─── Data for the task ───

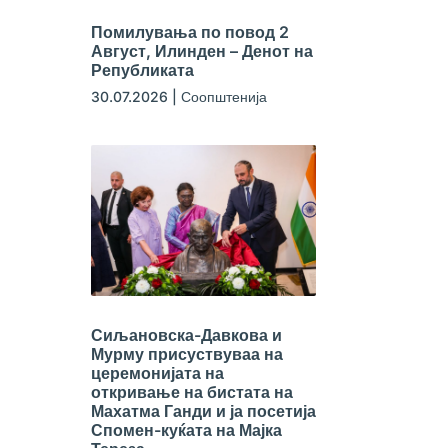
Помилувања по повод 2
Август, Илинден – Денот на
Републиката
30.07.2026
|
Соопштенија
Сиљановска-Давкова и
Мурму присуствуваа на
церемонијата на
откривање на бистата на
Махатма Ганди и ја посетија
Спомен-куќата на Мајка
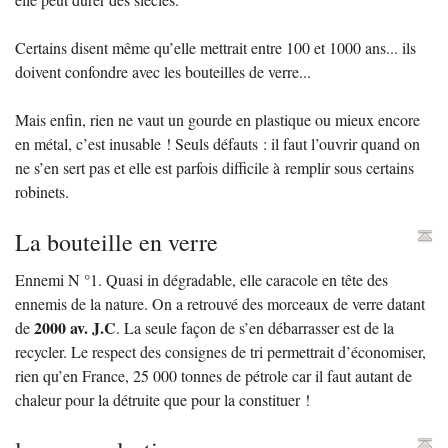
Certains disent même qu’elle mettrait entre 100 et 1000 ans... ils
doivent confondre avec les bouteilles de verre...
Mais enfin, rien ne vaut un gourde en plastique ou mieux encore
en métal, c’est inusable
! Seuls défauts : il faut l’ouvrir quand on
ne s’en sert pas et elle est parfois difficile à remplir sous certains
robinets.
La bouteille en verre
Ennemi N °1. Quasi in dégradable, elle caracole en tête des
ennemis de la nature. On a retrouvé des morceaux de verre datant
2000 av. J.C
de
. La seule façon de s’en débarrasser est de la
recycler. Le respect des consignes de tri permettrait d’économiser,
rien qu’en France, 25 000 tonnes de pétrole car il faut autant de
chaleur pour la détruite que pour la constituer
!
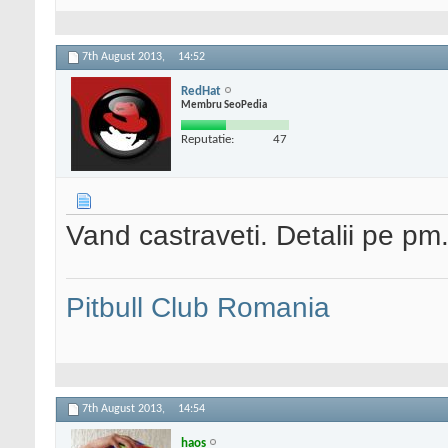
7th August 2013,
14:52
RedHat
Membru SeoPedia
Reputatie:
47
Vand castraveti. Detalii pe pm
Pitbull Club Romania
7th August 2013,
14:54
haos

───

_Task details_. Leave out the pictures and repeat exactly the lines from the first line of the data through the line containing "doivent confondre avec". Add nothing else.

_The completed task_.
Помилувања по повод 2
Август, Илинден – Денот на
Републиката
30.07.2026
|
Соопштенија
Сиљановска-Давкова и
Мурму присуствуваа на
церемонијата на
откривање на бистата на
Махатма Ганди и ја посетија
Спомен-куќата на Мајка
Certains disent même qu’elle mettrait entre 100 et 1000 ans... ils
doivent confondre avec les bouteilles de verre...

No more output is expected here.